— Есть же хозяева, которые находят время читать, — сказал я.
— Да, много их! Займутся книгами, а у них этим временем и тащут и хапают. Нет, я не могу выносить этого. Если взялся за хозяйство, так уж работай как следует.
— Да это пытка!
— То-то и есть, ты, может быть, думал, что я сижу руки сложа.
— Однако от такой жизни можно одуреть! — с наивностью воскликнул я.
Приятель мой обиделся и начал прехитро доказывать превосходство своего образа жизни.

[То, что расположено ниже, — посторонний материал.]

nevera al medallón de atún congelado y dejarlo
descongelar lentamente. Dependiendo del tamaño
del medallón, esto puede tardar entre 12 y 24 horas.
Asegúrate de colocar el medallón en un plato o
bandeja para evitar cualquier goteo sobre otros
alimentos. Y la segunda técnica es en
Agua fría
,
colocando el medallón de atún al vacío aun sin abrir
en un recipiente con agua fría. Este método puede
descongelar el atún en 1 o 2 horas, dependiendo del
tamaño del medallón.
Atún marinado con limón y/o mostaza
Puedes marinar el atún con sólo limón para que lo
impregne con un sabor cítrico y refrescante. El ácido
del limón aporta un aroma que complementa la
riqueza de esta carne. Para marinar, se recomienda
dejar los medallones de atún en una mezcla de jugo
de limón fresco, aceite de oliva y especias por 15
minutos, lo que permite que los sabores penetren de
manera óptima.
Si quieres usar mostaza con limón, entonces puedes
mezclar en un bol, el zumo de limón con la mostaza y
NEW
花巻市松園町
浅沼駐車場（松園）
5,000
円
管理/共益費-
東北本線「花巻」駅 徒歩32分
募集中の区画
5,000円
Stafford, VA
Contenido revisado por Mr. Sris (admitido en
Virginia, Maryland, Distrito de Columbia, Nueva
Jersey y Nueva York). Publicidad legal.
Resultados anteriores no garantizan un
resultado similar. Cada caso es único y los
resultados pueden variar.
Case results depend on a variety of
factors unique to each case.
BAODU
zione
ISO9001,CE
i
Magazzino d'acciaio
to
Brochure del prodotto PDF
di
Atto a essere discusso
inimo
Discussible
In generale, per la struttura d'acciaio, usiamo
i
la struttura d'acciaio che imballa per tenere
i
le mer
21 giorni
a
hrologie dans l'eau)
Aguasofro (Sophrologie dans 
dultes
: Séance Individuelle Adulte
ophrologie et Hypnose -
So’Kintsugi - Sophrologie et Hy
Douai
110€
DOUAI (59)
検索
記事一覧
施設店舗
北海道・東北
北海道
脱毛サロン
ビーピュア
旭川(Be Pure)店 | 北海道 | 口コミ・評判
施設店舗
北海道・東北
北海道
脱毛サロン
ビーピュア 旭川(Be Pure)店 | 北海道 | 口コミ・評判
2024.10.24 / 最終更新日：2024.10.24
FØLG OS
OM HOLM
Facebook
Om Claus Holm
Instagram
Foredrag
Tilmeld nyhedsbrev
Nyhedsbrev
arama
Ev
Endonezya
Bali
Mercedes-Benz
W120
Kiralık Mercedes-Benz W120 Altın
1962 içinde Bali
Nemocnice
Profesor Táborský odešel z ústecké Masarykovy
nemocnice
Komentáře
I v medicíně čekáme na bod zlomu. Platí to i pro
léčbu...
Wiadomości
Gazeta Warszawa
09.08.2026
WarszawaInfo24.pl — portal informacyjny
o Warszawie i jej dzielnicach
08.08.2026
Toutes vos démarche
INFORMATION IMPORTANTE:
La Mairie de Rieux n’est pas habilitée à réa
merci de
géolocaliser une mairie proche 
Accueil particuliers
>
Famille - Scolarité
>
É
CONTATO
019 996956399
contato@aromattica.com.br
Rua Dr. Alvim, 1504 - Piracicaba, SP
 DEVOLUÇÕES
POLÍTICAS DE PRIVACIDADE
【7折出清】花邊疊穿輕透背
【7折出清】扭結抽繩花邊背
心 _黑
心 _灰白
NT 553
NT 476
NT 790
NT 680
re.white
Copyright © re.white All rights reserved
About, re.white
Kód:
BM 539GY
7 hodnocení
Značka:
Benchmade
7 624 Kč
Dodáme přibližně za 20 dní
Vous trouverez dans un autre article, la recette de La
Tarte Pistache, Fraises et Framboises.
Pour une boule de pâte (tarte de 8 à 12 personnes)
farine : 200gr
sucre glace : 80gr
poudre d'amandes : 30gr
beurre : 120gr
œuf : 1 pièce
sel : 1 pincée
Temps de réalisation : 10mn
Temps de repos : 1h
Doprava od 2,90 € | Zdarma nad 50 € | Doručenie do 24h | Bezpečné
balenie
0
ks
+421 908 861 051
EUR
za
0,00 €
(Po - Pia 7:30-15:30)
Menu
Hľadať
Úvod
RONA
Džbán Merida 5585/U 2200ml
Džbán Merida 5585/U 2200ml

— Вы людей изучаете по книгам, а я на деле и, могу сказать, так хорошо узнал человека, что, право, не ошибусь, стоит мне только взглянуть на него. Кто хорошо и верно видит вещи, тому не нужно книг.
Эта самоуверенность меня уничтожила. Я увидел на диване гитару и спросил:
— Это ты поигрываешь?
— Да, иногда! — отвечал он и, взяв гитару, стал брать аккорды.
По виду гитары можно было заключить, что на ней упражнялись частенько.
— Не поёшь ли ты? — спросил я своего приятеля, который что-то мурлыкал.
— Если не боишься, изволь — спою, — отвечал он мне.
— Ничего. Я довольно смел.
Иван Андреич начал настраивать гитару, и это продолжалось почти целый час. Я потерял надежду услышать что-нибудь, но наконец он откашлялся и вздохнул так мощно, что я приготовился услышать громадный голос. Но друг мой, к удивлению моему, запел тихо и сиповато. Поглядев на него, я догадался, что имею дело с любителем, который вполне уверен в приятности своего голоса и уменье владеть им. Верхние ноты улетали у него в нос, как дым в трубу. Вообразите себе плотную фигуру в белом балахоне, гитара подпрыгивает на полном животе при всякой энергической ноте, брови подымаются кверху, глаза закрываются, жилы на шее синеют и как будто припухают. Не знаю, может быть, я был в излишне веселом расположении духа, только мне очень смешон показался певец, и когда в самом патетическом месте его светло-серые глаза увлажились слезой, я едва удержался от смеха и сказал:
— Как ты хорошо поешь!
Он не заметил иронии и продолжал петь.
Любитель чего бы то ни было — тот же пьяница, стоит ему глотнуть каплю, чтоб забыть о мере. Так точно и мой приятель пропел мне множество романсов и малороссийских песен. Меня удивило, что он пел те же песни, что и Феклуша. Но его пение было жалкая пародия на нежный голосок девушки. В заключение певец пропел: «Ой вы уланы», притопывая каблуками, присвистывая и прищелкивая языком. Я взял поскорее лист «Московских ведомостей» и притворился читающим. Иван Андреич сделался мне противен; в эту минуту Феклуша живо представлялась моим глазам, свеженькая и грациозная!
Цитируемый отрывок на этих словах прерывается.